Steps to Reproduce (for Bugs)

URL: https://matomo.test/index.php?date=yesterday&format=JSON&idSite=1&idSites=1,2&method=API.getReportMetadata&module=API&period[$acunetix]=1&token_auth=XYZANONYMIZED

Referrer:

GET: {"date":"yesterday","format":"JSON","idSite":"1","idSites":"1,2","method":"API.getReportMetadata","module":"API","period":{"$acunetix":"1"},"token_auth":"XYZANONYMIZED","filter_limit":100}

Your Environment

sgiehl commented 2 years ago

This is another issue of "improper" handling of request parameters. In this case period is provided as an array, which we expect to be a string. Personally I would not suggest to fix all such incorrect handling were they occur, as it consumes a lot of time and actually doesn't improve much. The result for the customer will only change from a php error to an unsupported param exception.

We should maybe consider for Matomo 5, to introduce a proper request param handling for API methods. Each api method could define the types of the method parameters using type hints (or maybe doc comments where multiple types are allowed 🤔). Our API request processor could then check if the provided values can be converted/mapped to the defined types. If that isn't the case a general exception like Parameter X expects type Y, but Z provided. could be thrown. Maybe we should create a global issue for that. (ping @justinvelluppillai)

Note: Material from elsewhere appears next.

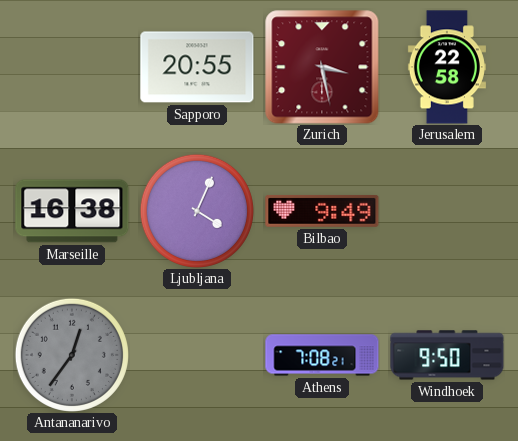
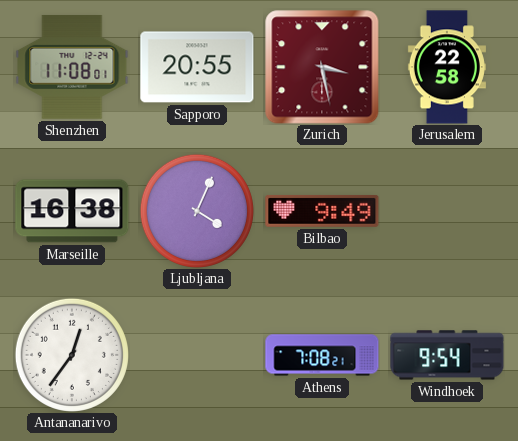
Shenzhen: none -> 11:08
Antananarivo dial: grey -> white
Windhoek: 9:50 -> 9:54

samjf commented 2 years ago

I think a global issue could be good for this. I might be completely out of context here but ideally it would return a 422 code because it is a user correctable error and avoid any exceptions. Would likely need light validations for such a implementation though. I think stopping such invalid input earlier might help with security too. Being able to hit methods such as preg_match etc can provide a vuln sometimes.